With the outlook for interest rates remaining very bleak, it is fortunate that there such a large number of dividend shares for investors to choose from on the Australian share market.
Two ASX dividend shares that offer investors very generous yields are listed below. Here's why they come highly rated:
Aventus Group (ASX: AVN)
Aventus is a retail property company with a difference. It is the owner and operator of 20 large format retail parks across Australia. These retail parks count major retailers such as ALDI, Bunnings, Officeworks, and The Good Guys as tenants.

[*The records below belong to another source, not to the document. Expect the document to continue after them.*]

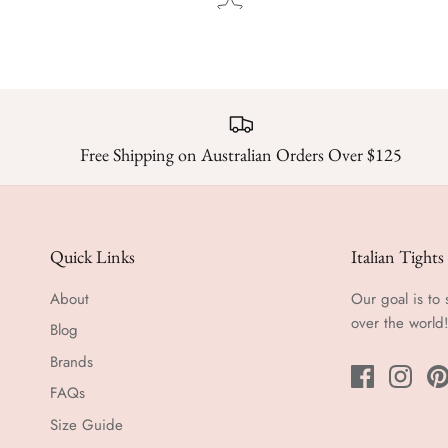
Free Shipping on Australian Orders Over $125
Quick Links
Italian Tights
About
Our goal is to 
over the world
Blog
Brands
FAQs
Size Guide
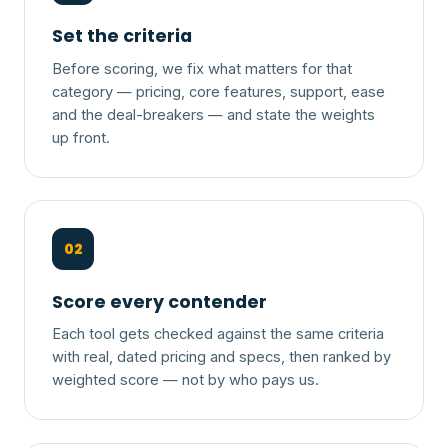
Set the criteria
Before scoring, we fix what matters for that
category — pricing, core features, support, ease
and the deal-breakers — and state the weights
up front.
02
Score every contender
Each tool gets checked against the same criteria
with real, dated pricing and specs, then ranked by
weighted score — not by who pays us.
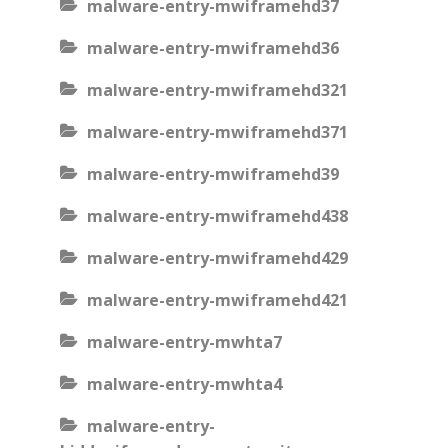
malware-entry-mwiframehd37
malware-entry-mwiframehd36
malware-entry-mwiframehd321
malware-entry-mwiframehd371
malware-entry-mwiframehd39
malware-entry-mwiframehd438
malware-entry-mwiframehd429
malware-entry-mwiframehd421
malware-entry-mwhta7
malware-entry-mwhta4
malware-entry-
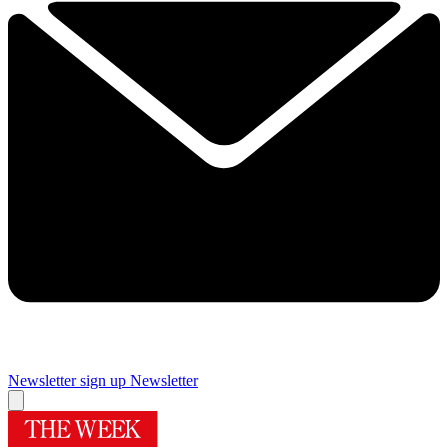
Newsletter sign up
Newsletter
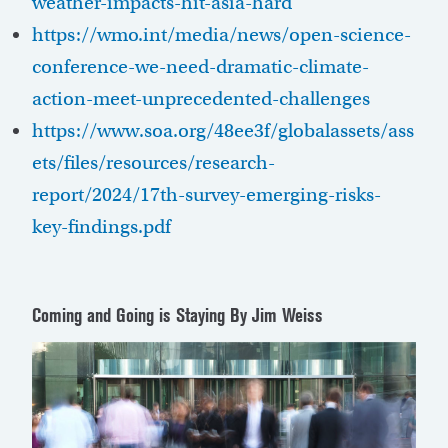
weather-impacts-hit-asia-hard
https://wmo.int/media/news/open-science-
conference-we-need-dramatic-climate-
action-meet-unprecedented-challenges
https://www.soa.org/48ee3f/globalassets/ass
ets/files/resources/research-
report/2024/17th-survey-emerging-risks-
key-findings.pdf
Coming and Going is Staying
By Jim Weiss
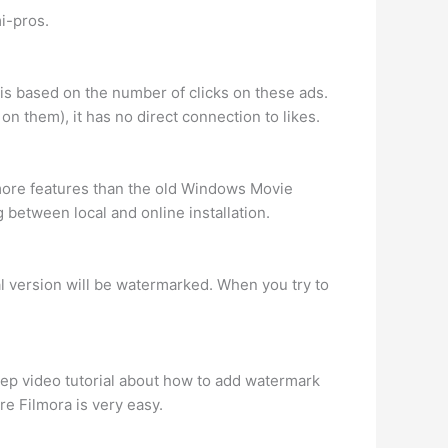
i-pros.
is based on the number of clicks on these ads.
on them), it has no direct connection to likes.
e more features than the old Windows Movie
 between local and online installation.
ial version will be watermarked. When you try to
tep video tutorial about how to add watermark
e Filmora is very easy.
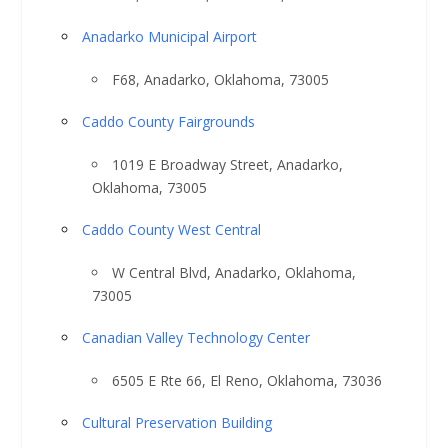
Anadarko Municipal Airport
F68, Anadarko, Oklahoma, 73005
Caddo County Fairgrounds
1019 E Broadway Street, Anadarko,
Oklahoma, 73005
Caddo County West Central
W Central Blvd, Anadarko, Oklahoma,
73005
Canadian Valley Technology Center
6505 E Rte 66, El Reno, Oklahoma, 73036
Cultural Preservation Building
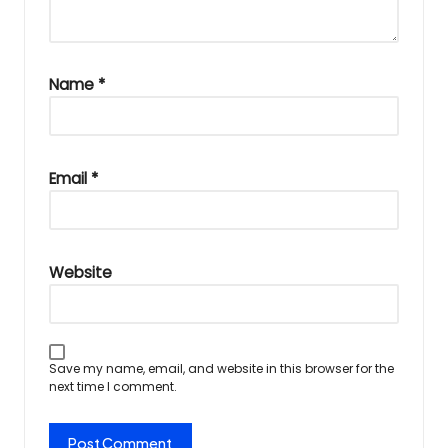
Name
*
Email
*
Website
Save my name, email, and website in this browser for the
next time I comment.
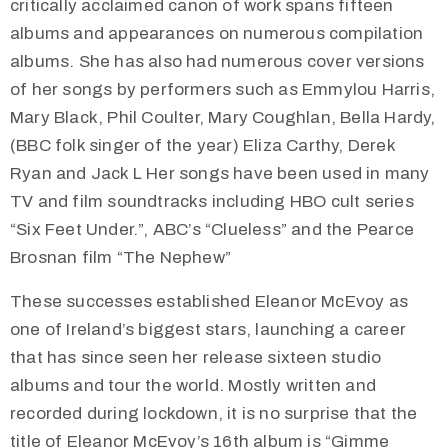
critically acclaimed canon of work spans fifteen
albums and appearances on numerous compilation
albums. She has also had numerous cover versions
of her songs by performers such as Emmylou Harris,
Mary Black, Phil Coulter, Mary Coughlan, Bella Hardy,
(BBC folk singer of the year) Eliza Carthy, Derek
Ryan and Jack L Her songs have been used in many
TV and film soundtracks including HBO cult series
“Six Feet Under.”, ABC’s “Clueless” and the Pearce
Brosnan film “The Nephew”
These successes established Eleanor McEvoy as
one of Ireland’s biggest stars, launching a career
that has since seen her release sixteen studio
albums and tour the world. Mostly written and
recorded during lockdown, it is no surprise that the
title of Eleanor McEvoy’s 16th album is “Gimme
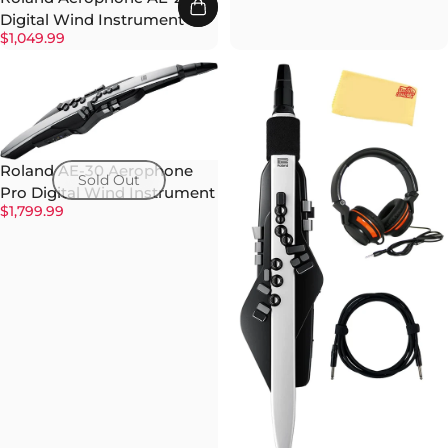
Digital Wind Instrument
$1,049.99
Roland AE-30 Aerophone
Sold Out
Pro Digital Wind Instrument
$1,799.99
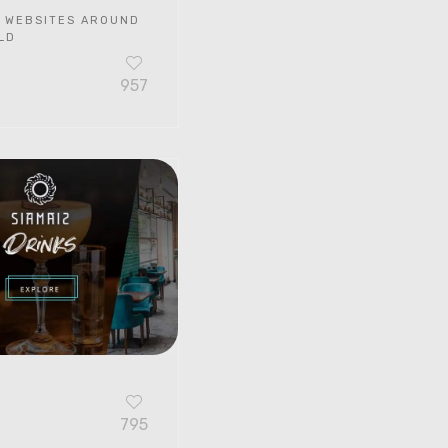
 WEBSITES AROUND
LD
957
G
795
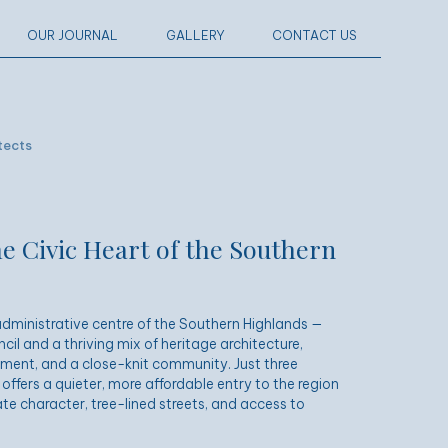
OUR JOURNAL
GALLERY
CONTACT US
tects
e Civic Heart of the Southern
dministrative centre of the Southern Highlands —
l and a thriving mix of heritage architecture,
ment, and a close-knit community. Just three
 offers a quieter, more affordable entry to the region
te character, tree-lined streets, and access to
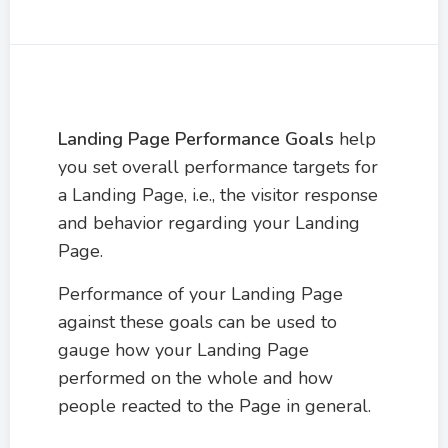
Landing Page Performance Goals
help
you set overall performance targets for
a Landing Page, i.e., the visitor response
and behavior regarding your Landing
Page.
Performance of your Landing Page
against these goals can be used to
gauge how your Landing Page
performed on the whole and how
people reacted to the Page in general.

It was thanks to its high weighting to national retailers, and particularly everyday needs, that allowed Aventus to come out of the pandemic relatively unscathed. The company was able to collect the majority of its rent as normal despite the disruption in the retail sector.
One broker that is positive on the company is Goldman Sachs. Its analysts have a buy rating and $2.76 price target on its shares. They also estimate that the current Aventus share price currently offers a forward ~6.1% dividend yield.
Fortescue Metals Group Limited (ASX: FMG)
Fortescue is one of the world's leading iron ore producers. It appears well-positioned to deliver another very strong result in FY 2021. This is thanks to its record shipments, ultra low C1 costs of US$12.74 per wet metric tonne, and sky high iron ore prices.
In respect to the latter, on Friday the spot iron ore price jumped a further 5.4% to a seven year high of US$145.30 a tonne. This was driven by production cuts in Brazil by mining giant Vale.
This news led to analysts at Macquarie reaffirming their outperform rating and lifting their price target on the company's shares to $23.00. The broker is also now forecasting a $2.61 per share fully franked dividend in FY 2021. Based on the latest Fortescue share price, this equates to a massive 12% dividend yield.